Delrey Metals has acquired five highly prospective properties in Canada. Four are prospective for vanadium, for a total of 9,482 hectares, and one is a cobalt–copper-zinc opportunity that Cobalt 27 Capital Corp. acquired a 2% NSR on. All four vanadium assets will be receiving airborne magnetic surveys and geophysics in February. Subject to results, management will determine which properties to focus on. Both the Porcher and Blackie properties have unique features that if confirmed, will likely make them top priority targets for the next phase of exploration.
Early Days for the Canadian Vanadium Opportunity
Interest in vanadium has grown along with the price. Demand from China continues to be the key driver. While the rest of the world grows at 2%–3% per year, a bad year for China is +6%, and it’s the second largest economy on the planet. Not only does China use a tremendous amount of steel, it uses huge quantities or rebar, which is used in construction and infrastructure building (and rebuilding).
Regarding vanadium pentoxide pricing, there’s been a lot of angst over the recent dramatic decline, but Chinese prices seem to be settling in around US$17/lb. The chart above shows a price closer to US$15/lb, but the price was US$16.90/lb as of February 3rd. It topped out at nearly US$35/lb in November, so the price has been halved from a 13-year high. Importantly, US$17/lb is still a strong price, up from a low of US$2.35/lb on 12/31/15. From $2.35/lb, the Chinese vanadium pentoxide price has risen at a 3-year CAGR of ~93%. A price between US$15–US$25 is a sweet spot, too high a price and VRBs get priced out of the market.

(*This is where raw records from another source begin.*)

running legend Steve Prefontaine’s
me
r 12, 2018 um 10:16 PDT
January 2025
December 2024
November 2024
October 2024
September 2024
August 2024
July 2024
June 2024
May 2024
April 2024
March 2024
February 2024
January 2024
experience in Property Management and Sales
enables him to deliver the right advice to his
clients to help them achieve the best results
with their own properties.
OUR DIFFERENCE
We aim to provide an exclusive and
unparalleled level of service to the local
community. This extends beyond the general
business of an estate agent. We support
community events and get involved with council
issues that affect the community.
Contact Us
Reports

Perfect Storm of Demand & Supply Fundamentals
Vanadium is primarily used (91%) to strengthen steel rebar (two pounds of vanadium added to a tonne of steel doubles its strength); last year China came out with new regulations for Chinese rebar makers– use more vanadium! However, reportedly, 30%–40% of Chinese rebar producers did not follow the regulation implemented in November, which was likely a big factor in the vanadium price crash. The increased demand from this initiative alone is estimated at 10,000 tonnes per year. That’s on a global market of about 90,000 tonnes. 10,000 tonnes/year is what Largo Resources’ main mine in Brazil produces, one of the largest mines in the world.

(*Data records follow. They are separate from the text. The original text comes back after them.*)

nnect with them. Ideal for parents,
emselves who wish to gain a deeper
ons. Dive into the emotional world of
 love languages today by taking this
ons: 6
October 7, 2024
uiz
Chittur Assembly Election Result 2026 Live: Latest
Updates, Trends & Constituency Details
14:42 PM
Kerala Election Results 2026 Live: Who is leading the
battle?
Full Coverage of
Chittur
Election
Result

Global demand for vanadium is also being enhanced by other internal moves in China, most notably a total ban on the import of slag and scrap (waste products) that contain vanadium. These waste streams had been used as feedstock for vanadium producers in China. The ban is expected to reduce domestic Chinese production by ~5,000 tonnes/yr.

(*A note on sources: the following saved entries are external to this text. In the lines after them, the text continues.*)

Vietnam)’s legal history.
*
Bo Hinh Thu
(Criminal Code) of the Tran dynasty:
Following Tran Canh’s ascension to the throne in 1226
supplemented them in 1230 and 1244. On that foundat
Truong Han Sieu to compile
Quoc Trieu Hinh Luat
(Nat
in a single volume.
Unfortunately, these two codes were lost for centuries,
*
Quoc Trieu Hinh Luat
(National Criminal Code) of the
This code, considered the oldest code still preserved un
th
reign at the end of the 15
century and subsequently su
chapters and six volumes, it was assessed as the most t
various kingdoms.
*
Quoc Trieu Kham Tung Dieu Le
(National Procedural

Quickly on the supply side there have been mine closures dating back to 2015 that are impacting the market. In 2015 a major Brazilian company liquidated, closing the Evraz Highveld mine, representing 10%–15% of global vanadium production. However, at the time the inventory of vanadium was high, so there was a limited price reaction.
Fast forward two or three years, there have been other smaller mine closures in China and Brazil, and the above mentioned increase in demand, causing vanadium inventory to be drawn down substantially. Therefore, both sustained demand drivers and ongoing supply constraints help explain the price move from $2.35/lb at the end of 2015 to a peak of nearly US$35/lb in 4th quarter 2018.
Vanadium Reflux Flow Batteries Could use 31k tonnes of V2O5 by 2025
And then there’s Vanadium Reflux Flow Batteries (VRBs). They represent just ~1.5% of the global vanadium market, but some pundits have large, grid-scale energy storage growing at a CAGR of up to 40%. Roskill forecasts vanadium use in VRBs to be 31,000 tonnes by 2025. If true, VRBs would be a significant demand driver, easily overtaking the uses in aerospace and chemical catalysts combined.
2019 could be a sweet spot in vanadium pricing; several experts expect prices in the US$15/lb to US$25/lb range. That would sustain bullish sentiment for companies with properties outside of China, Russia and South Africa. Delrey Metals has exactly that, five early-stage prospects in Canada, all with decent infrastructure, all situated on past producing mining or logging sites, and most important, all having had historical work. Prior work included magnetic and other surveys, soil sampling, surface samples, concentrates were made from some samples, and a drill program (at the Star property).
Blackie Vanadium Property
The Blackie Vanadium property is in west-central British Columbia, ~96 km south-southwest from Prince Rupert. The property is on Banks Island and is accessible year-round. It is located on tidewater, accessible to the Prince Rupert deep water port, which allows for an eight-day trip to North American West Coast ports. There’s a network of logging roads (<500 meters away) allowing for low-cost exploration and development.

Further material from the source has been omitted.